DART launches camera probe to broadcast asteroid impact

DART won't survive its asteroid deflection mission, but the newly deployed LICIACube, a small probe,

equipped with cameras, will document the collision in "bloody detail".

NASA test for double redirection of asteroids(DART) is the space agency's first demonstration of a defense strategy against Earth-threatening asteroids. The spacecraft is set to crash into Dimorphos, the youngest asteroid in the Didymos binary system, on September 26 at 7:14 pm ET. Dimorphos poses no threat to Earth, but the experiment, if it works, will push the little moon a bit off its current path. In the future, a similar strategy could be used to deflect a truly threatening asteroid.
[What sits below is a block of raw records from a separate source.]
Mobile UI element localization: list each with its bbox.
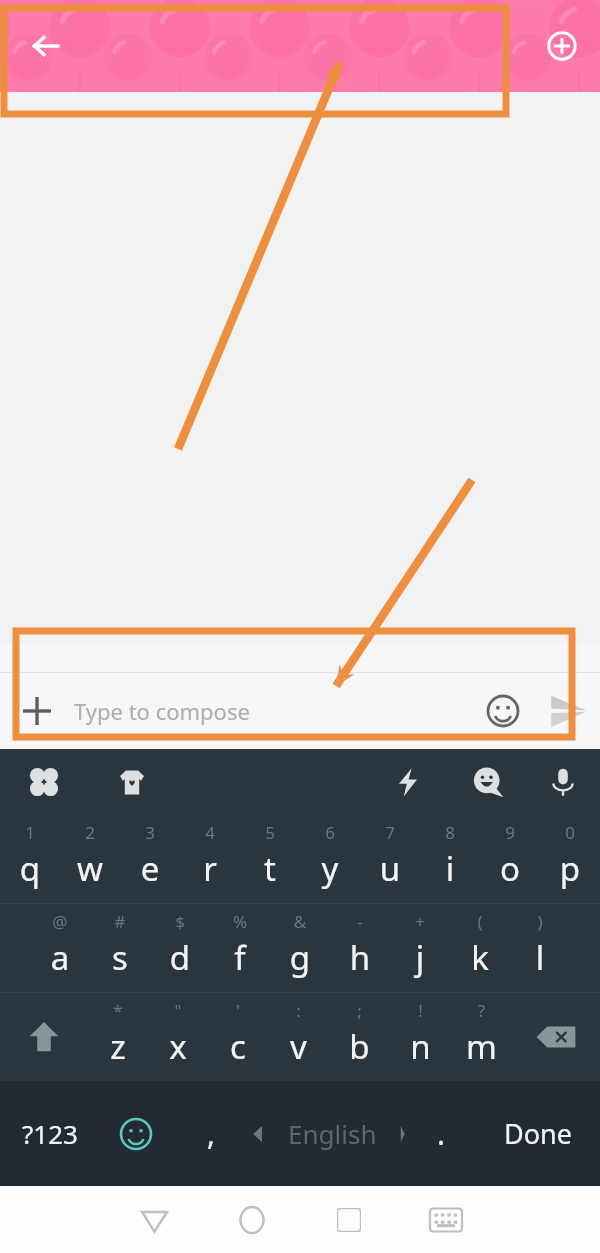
button[interactable]: +: [390, 904, 450, 992]
button[interactable]: %: [210, 904, 270, 992]
button[interactable]: 5: [240, 815, 300, 903]
staticText: c: [208, 1024, 268, 1069]
staticText: r: [180, 846, 240, 891]
button[interactable]: !: [390, 993, 451, 1081]
staticText: .: [437, 1113, 446, 1154]
button[interactable]: @: [30, 904, 90, 992]
staticText: *: [88, 999, 148, 1022]
staticText: x: [148, 1024, 208, 1069]
staticText: :: [268, 999, 329, 1022]
staticText: z: [88, 1024, 148, 1069]
button[interactable]: Send: [536, 673, 600, 749]
button[interactable]: Emoji: [470, 673, 536, 749]
staticText: Done: [504, 1115, 572, 1152]
staticText: Type to compose: [74, 696, 250, 726]
staticText: v: [268, 1024, 329, 1069]
staticText: l: [510, 935, 570, 980]
staticText: ': [208, 999, 268, 1022]
button[interactable]: &: [270, 904, 330, 992]
staticText: ;: [329, 999, 390, 1022]
staticText: 2: [60, 821, 120, 844]
staticText: h: [330, 935, 390, 980]
staticText: g: [270, 935, 330, 980]
button[interactable]: ,: [172, 1081, 250, 1186]
button[interactable]: ": [148, 993, 208, 1081]
button[interactable]: Backspace: [512, 993, 600, 1081]
staticText: e: [120, 846, 180, 891]
staticText: s: [90, 935, 150, 980]
staticText: m: [451, 1024, 512, 1069]
button[interactable]: Shift: [0, 993, 88, 1081]
button[interactable]: *: [88, 993, 148, 1081]
staticText: #: [90, 910, 150, 933]
staticText: English: [288, 1116, 377, 1151]
staticText: o: [480, 846, 540, 891]
staticText: t: [240, 846, 300, 891]
button[interactable]: 3: [120, 815, 180, 903]
button[interactable]: Hide keyboard: [397, 1186, 494, 1253]
button[interactable]: ?: [451, 993, 512, 1081]
staticText: 1: [0, 821, 60, 844]
button[interactable]: 0: [540, 815, 600, 903]
staticText: !: [390, 999, 451, 1022]
staticText: a: [30, 935, 90, 980]
button[interactable]: 8: [420, 815, 480, 903]
staticText: @: [30, 910, 90, 933]
button[interactable]: Recents: [300, 1186, 397, 1253]
button[interactable]: $: [150, 904, 210, 992]
button[interactable]: 1: [0, 815, 60, 903]
button[interactable]: Attach: [0, 673, 74, 749]
button[interactable]: Themes: [0, 749, 88, 815]
staticText: b: [329, 1024, 390, 1069]
button[interactable]: Emoji: [100, 1081, 172, 1186]
staticText: j: [390, 935, 450, 980]
staticText: q: [0, 846, 60, 891]
button[interactable]: Back: [106, 1186, 203, 1253]
button[interactable]: :: [268, 993, 329, 1081]
staticText: %: [210, 910, 270, 933]
staticText: -: [330, 910, 390, 933]
button[interactable]: Type to compose: [74, 673, 470, 749]
button[interactable]: Back: [22, 22, 70, 70]
button[interactable]: 4: [180, 815, 240, 903]
button[interactable]: 6: [300, 815, 360, 903]
staticText: 8: [420, 821, 480, 844]
staticText: ,: [207, 1113, 216, 1154]
button[interactable]: Done: [476, 1081, 600, 1186]
staticText: 7: [360, 821, 420, 844]
button[interactable]: Voice input: [526, 749, 600, 815]
staticText: 6: [300, 821, 360, 844]
staticText: f: [210, 935, 270, 980]
staticText: 5: [240, 821, 300, 844]
staticText: d: [150, 935, 210, 980]
button[interactable]: ;: [329, 993, 390, 1081]
button[interactable]: ?123: [0, 1081, 100, 1186]
button[interactable]: -: [330, 904, 390, 992]
button[interactable]: English: [250, 1081, 406, 1186]
button[interactable]: Add: [536, 20, 588, 72]
button[interactable]: Stickers: [88, 749, 176, 815]
staticText: k: [450, 935, 510, 980]
button[interactable]: ): [510, 904, 570, 992]
button[interactable]: 9: [480, 815, 540, 903]
staticText: 0: [540, 821, 600, 844]
button[interactable]: #: [90, 904, 150, 992]
button[interactable]: 7: [360, 815, 420, 903]
button[interactable]: .: [406, 1081, 476, 1186]
staticText: 9: [480, 821, 540, 844]
button[interactable]: (: [450, 904, 510, 992]
staticText: w: [60, 846, 120, 891]
button[interactable]: ': [208, 993, 268, 1081]
staticText: &: [270, 910, 330, 933]
staticText: i: [420, 846, 480, 891]
staticText: y: [300, 846, 360, 891]
staticText: (: [450, 910, 510, 933]
staticText: p: [540, 846, 600, 891]
staticText: ": [148, 999, 208, 1022]
button[interactable]: Home: [203, 1186, 300, 1253]
button[interactable]: Quick: [366, 749, 450, 815]
button[interactable]: Emoji keyboard: [450, 749, 526, 815]
button[interactable]: 2: [60, 815, 120, 903]
staticText: n: [390, 1024, 451, 1069]
staticText: u: [360, 846, 420, 891]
Onboard camera called DRACO (DidymosReconnaissance and Asteroid Camera for Optical Navigation) will provide a first-person view of the collision. In addition, LICIACube will use two onboard cameras to document the impact and its aftermath.
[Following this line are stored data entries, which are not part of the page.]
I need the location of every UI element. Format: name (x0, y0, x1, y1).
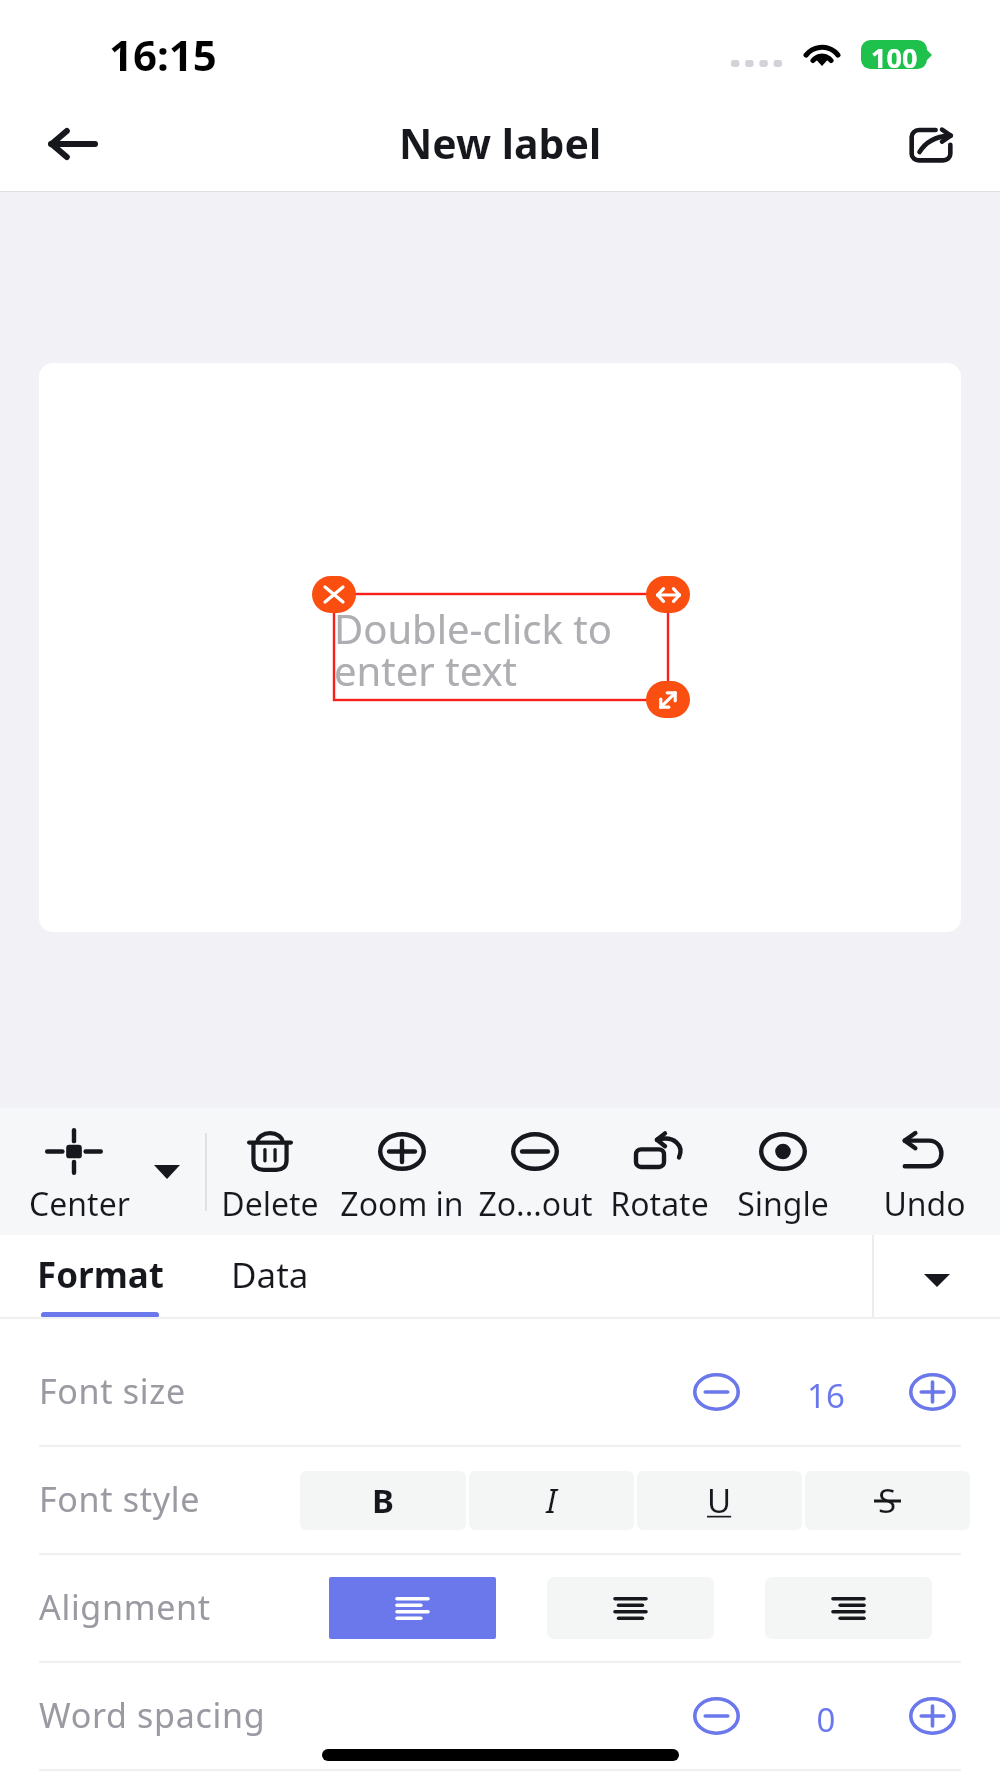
staticText: Alignment (39, 1584, 211, 1630)
button[interactable]: Collapse (873, 1235, 1000, 1317)
button[interactable] (848, 1108, 1000, 1235)
staticText: Center (29, 1182, 130, 1226)
staticText: I (546, 1478, 557, 1523)
staticText: Font size (39, 1368, 186, 1414)
button[interactable]: Increase (902, 1686, 962, 1746)
staticText: Format (37, 1251, 165, 1299)
button[interactable]: Align 1 (547, 1577, 714, 1639)
button[interactable] (600, 1108, 718, 1235)
button[interactable] (0, 1108, 206, 1235)
button[interactable]: Data (200, 1235, 340, 1317)
staticText: Font style (39, 1476, 201, 1522)
button[interactable]: Decrease (686, 1686, 746, 1746)
staticText: U (707, 1478, 732, 1523)
staticText: 0 (790, 1697, 862, 1742)
staticText: 16:15 (109, 26, 217, 83)
staticText: Word spacing (39, 1692, 266, 1738)
staticText: Rotate (610, 1182, 709, 1226)
staticText: S (878, 1478, 897, 1523)
staticText: Double-click to enter text (334, 601, 612, 698)
button[interactable]: Handle (312, 576, 356, 613)
staticText: B (372, 1478, 394, 1523)
staticText: 16 (790, 1373, 862, 1418)
staticText: Zoom in (340, 1182, 464, 1226)
staticText: Zo...out (478, 1182, 593, 1226)
button[interactable] (206, 1108, 334, 1235)
button[interactable]: Decrease (686, 1362, 746, 1422)
staticText: 100 (871, 40, 918, 68)
staticText: Single (737, 1182, 829, 1226)
button[interactable]: I (469, 1471, 634, 1530)
button[interactable]: Share (891, 104, 971, 184)
staticText: Delete (221, 1182, 319, 1226)
button[interactable]: B (300, 1471, 466, 1530)
button[interactable]: Handle (646, 681, 690, 718)
button[interactable]: Format (15, 1235, 187, 1317)
button[interactable]: S (805, 1471, 970, 1530)
staticText: Undo (883, 1182, 966, 1226)
button[interactable] (334, 1108, 470, 1235)
button[interactable] (718, 1108, 848, 1235)
staticText: New label (399, 115, 602, 171)
button[interactable]: Increase (902, 1362, 962, 1422)
button[interactable]: Handle (646, 576, 690, 613)
button[interactable]: Align 0 (329, 1577, 496, 1639)
staticText: Data (231, 1251, 309, 1299)
button[interactable]: Back (26, 106, 116, 182)
button[interactable] (470, 1108, 600, 1235)
button[interactable]: U (637, 1471, 802, 1530)
button[interactable]: Align 2 (765, 1577, 932, 1639)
On September 12, controllers gave the order to DARTrelease the 14kg LICIACube it has carried since launch on November 24, 2021. The signal confirming the probe's deployment arrived an hour later, to the delight of Simone Pirrotta, director of the LICIACube project for the Italian Space Agency.

“We are very excited about this:this is the first time an Italian team has launched a national spacecraft into deep space, he said in a statement. “The entire team is fully involved in the activity, monitoring the status of the satellite and preparing the phase of rendezvous with the asteroid.”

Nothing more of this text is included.